§ **Task description**
What is needed is an exact copy of the lines in the listing below, from the one with "November 12, 2024 • 05:00 PM UTC •" up to and including the one with "Register now", with no other lines.

§ **Extracted entries**

++++

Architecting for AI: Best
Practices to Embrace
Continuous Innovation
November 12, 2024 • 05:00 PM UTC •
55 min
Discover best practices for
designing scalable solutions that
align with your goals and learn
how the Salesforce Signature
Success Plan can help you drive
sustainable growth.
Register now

++++

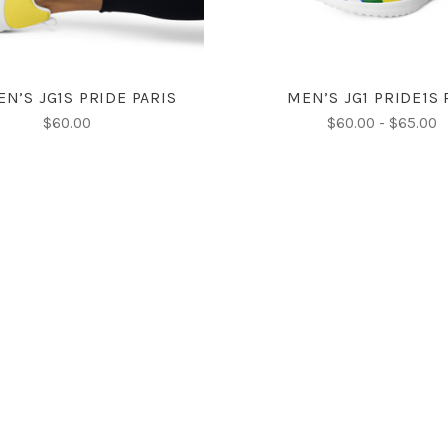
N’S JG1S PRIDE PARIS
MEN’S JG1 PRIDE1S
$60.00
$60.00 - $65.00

++++

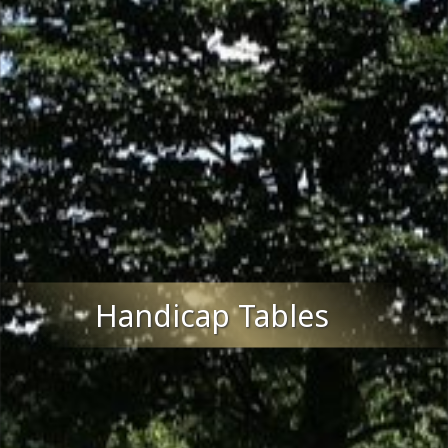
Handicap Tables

++++

§ **Task answer**
November 12, 2024 • 05:00 PM UTC •
55 min
Discover best practices for
designing scalable solutions that
align with your goals and learn
how the Salesforce Signature
Success Plan can help you drive
sustainable growth.
Register now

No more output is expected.